Holly Black: Tithe: A Modern Faerie Tale
Tithe: A Modern Faerie Tale
by Holly Black
I picked this book up because it sounded neat. A modern faerie tale? Yes please! Plus, I had read Holly’s Spiderwick Chronicles and enjoyed them, so I figured this one was a good choice. And I was right! I enjoyed reading it, and found myself caught up in the character development and plotlines. There were a few twists, too. Some of them I saw coming, others I did not.
To be honest, when I first started reading the book I wasn’t sure what I was going to think of it. It starts (after the opening scenes, anyway) with our school-aged heroine out past the time when her grandmother thinks she should be in bed, climbing into abandoned buildings, smoking, and getting accosted by the boyfriend of her best friend. (Nothing too bad, but he makes unwanted advances.) While I will grant you that I was a prude in high school (and like it or not some of that sticks around later in life) I wasn’t sure that this kind of heroine was someone I wanted to read a whole book about. However, I’m glad I kept going. While Kaye does continue to behave consistently with the way she started the book, her actions are tempered a bit by what happens in the land of faerie and what she finds out.
Without going into spoiler territory, I will say that Kaye does some dumb things. A few of them are REALLY dumb things. Not unexpected for a teenager, but there were some things I rolled my eyes at. (Again, not unexpected for a teenager.) It was completely believable behavior, mind.

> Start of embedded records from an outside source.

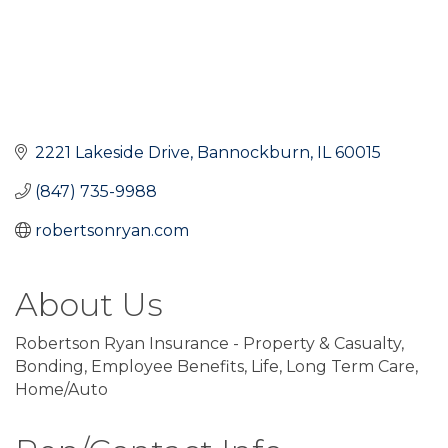
2221 Lakeside Drive
Bannockburn
IL
60015
(847) 735-9988
robertsonryan.com
About Us
Robertson Ryan Insurance - Property & Casualty,
Bonding, Employee Benefits, Life, Long Term Care,
Home/Auto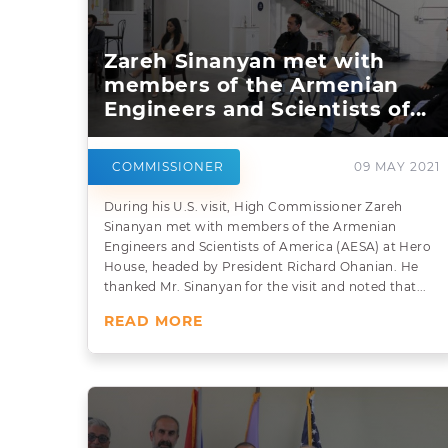
Zareh Sinanyan met with
members of the Armenian
Engineers and Scientists of...
COMMISSIONER
09 MAY 2021
During his U.S. visit, High Commissioner Zareh
Sinanyan met with members of the Armenian
Engineers and Scientists of America (AESA) at Hero
House, headed by President Richard Ohanian. He
thanked Mr. Sinanyan for the visit and noted that...
READ MORE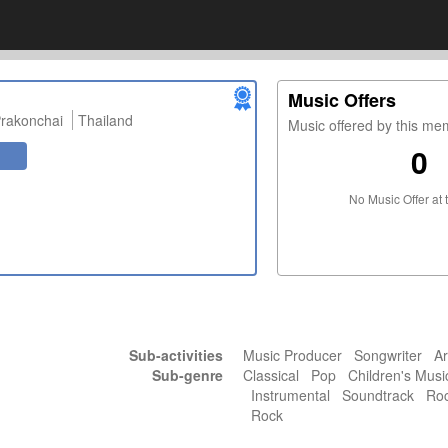
Music Offers
rakonchai
Thailand
Music offered by this m
0
No Music Offer at 
Sub-activities
Music Producer Songwriter Ar
Sub-genre
Classical Pop Children's Mus
Instrumental Soundtrack Rock
Rock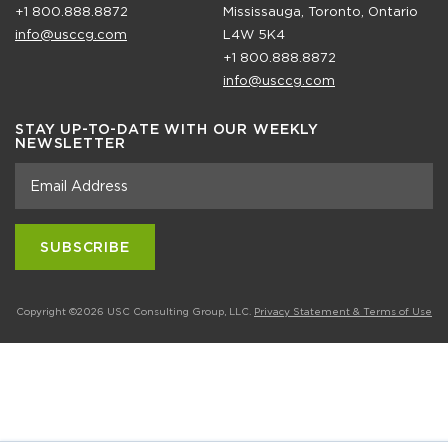
+1 800.888.8872
Mississauga, Toronto, Ontario
info@usccg.com
L4W 5K4
+1 800.888.8872
info@usccg.com
STAY UP-TO-DATE WITH OUR WEEKLY
NEWSLETTER
Copyright ©2026 USC Consulting Group, LLC.
Privacy Statement & Terms of Use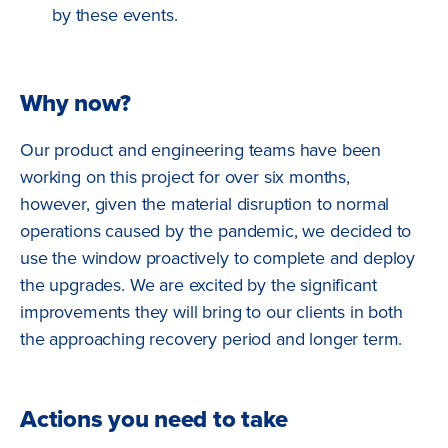
by these events.
Why now?
Our product and engineering teams have been
working on this project for over six months,
however, given the material disruption to normal
operations caused by the pandemic, we decided to
use the window proactively to complete and deploy
the upgrades. We are excited by the significant
improvements they will bring to our clients in both
the approaching recovery period and longer term.
Actions you need to take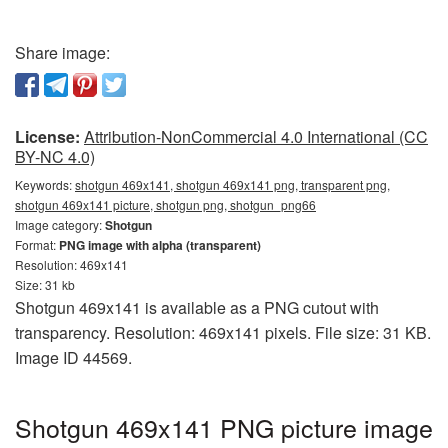
Share image:
License:
Attribution-NonCommercial 4.0 International (CC
BY-NC 4.0)
Keywords:
shotgun 469x141, shotgun 469x141 png, transparent png,
shotgun 469x141 picture, shotgun png, shotgun_png66
Image category:
Shotgun
Format:
PNG image with alpha (transparent)
Resolution: 469x141
Size: 31 kb
Shotgun 469x141 is available as a PNG cutout with
transparency. Resolution: 469x141 pixels. File size: 31 KB.
Image ID 44569.
Shotgun 469x141 PNG picture image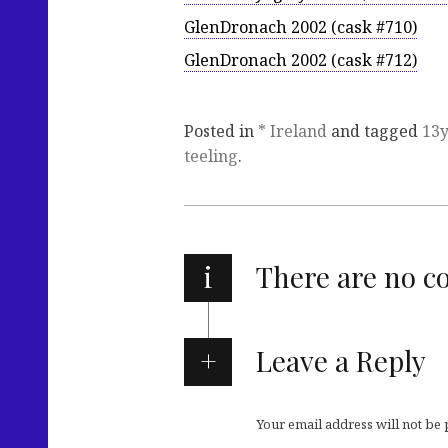
GlenDronach 2002 (cask #710)
GlenDronach 2002 (cask #712)
Posted in
* Ireland
and tagged
13
teeling
.
i
There are no 
Leave a Reply
Your email address will not be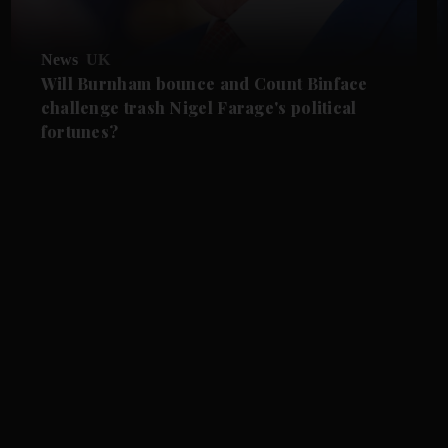
News
UK
Will Burnham bounce and Count Binface
challenge trash Nigel Farage's political
fortunes?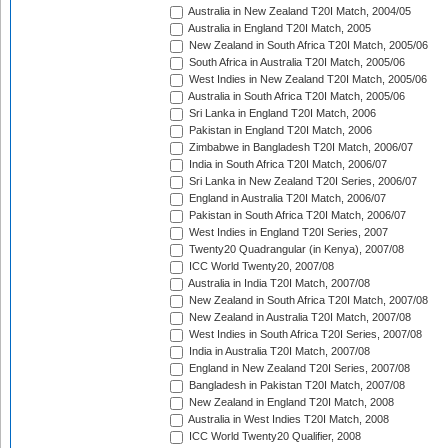
Australia in New Zealand T20I Match, 2004/05
Australia in England T20I Match, 2005
New Zealand in South Africa T20I Match, 2005/06
South Africa in Australia T20I Match, 2005/06
West Indies in New Zealand T20I Match, 2005/06
Australia in South Africa T20I Match, 2005/06
Sri Lanka in England T20I Match, 2006
Pakistan in England T20I Match, 2006
Zimbabwe in Bangladesh T20I Match, 2006/07
India in South Africa T20I Match, 2006/07
Sri Lanka in New Zealand T20I Series, 2006/07
England in Australia T20I Match, 2006/07
Pakistan in South Africa T20I Match, 2006/07
West Indies in England T20I Series, 2007
Twenty20 Quadrangular (in Kenya), 2007/08
ICC World Twenty20, 2007/08
Australia in India T20I Match, 2007/08
New Zealand in South Africa T20I Match, 2007/08
New Zealand in Australia T20I Match, 2007/08
West Indies in South Africa T20I Series, 2007/08
India in Australia T20I Match, 2007/08
England in New Zealand T20I Series, 2007/08
Bangladesh in Pakistan T20I Match, 2007/08
New Zealand in England T20I Match, 2008
Australia in West Indies T20I Match, 2008
ICC World Twenty20 Qualifier, 2008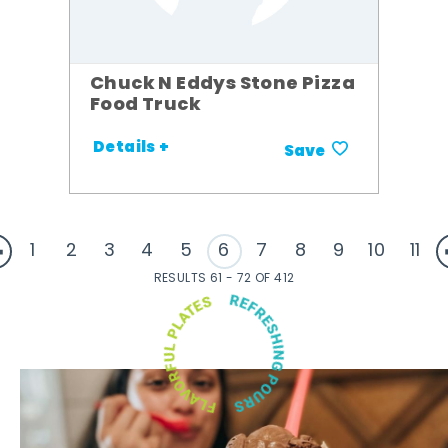
Chuck N Eddys Stone Pizza
Food Truck
Details +
Save
1
2
3
4
5
6
7
8
9
10
11
RESULTS 61 - 72 OF 412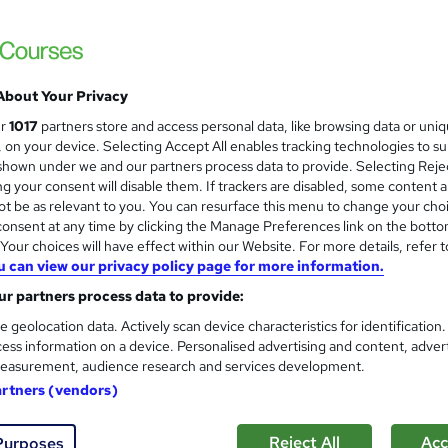
Premium Quality Online Course with Exclusi
No Hidden Fees
About Your Privacy
ne
5.3 hours
·
Self-paced
Certificate(s) included
ur
1017
partners store and access personal data, like browsing data or uni
s, on your device. Selecting Accept All enables tracking technologies to s
See more
ervice
hown under we and our partners process data to provide. Selecting Rejec
g your consent will disable them. If trackers are disabled, some content 
t be as relevant to you. You can resurface this menu to change your cho
onsent at any time by clicking the Manage Preferences link on the botto
Daily Arabic conversation
and
our choices will have effect within our Website. For more details, refer t
Academy of Skills
u can view our privacy policy page for more information.
Free Resources | FREE PDF Certificate | N
r partners process data to provide:
e geolocation data. Actively scan device characteristics for identification
ess information on a device. Personalised advertising and content, adver
easurement, audience research and services development.
ne
3.8 hours
·
Self-paced
Certificate(s) included
artners (vendors)
See more
ervice
Reject All
Acc
Purposes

I can’t say I wouldn’t have behaved similarly at her age. I also have to say that her faerie friends acted how I would expect faeries to act. (Her faerie enemies did, as well.) It was interesting to see how her human friends and family acted and reacted to the faeries, and the character interactions are what makes me curious about the rest of the series.
Is this one worth reading? Yes. It won’t be for everyone, because some people won’t be able to get past Kaye’s or her mother’s initial actions, or be able to accept faeries as something other than cute, happy, friendly beings. However, if it sounds like an interesting book and you’re okay with the more traditional take on faeries you should certainly give it a try.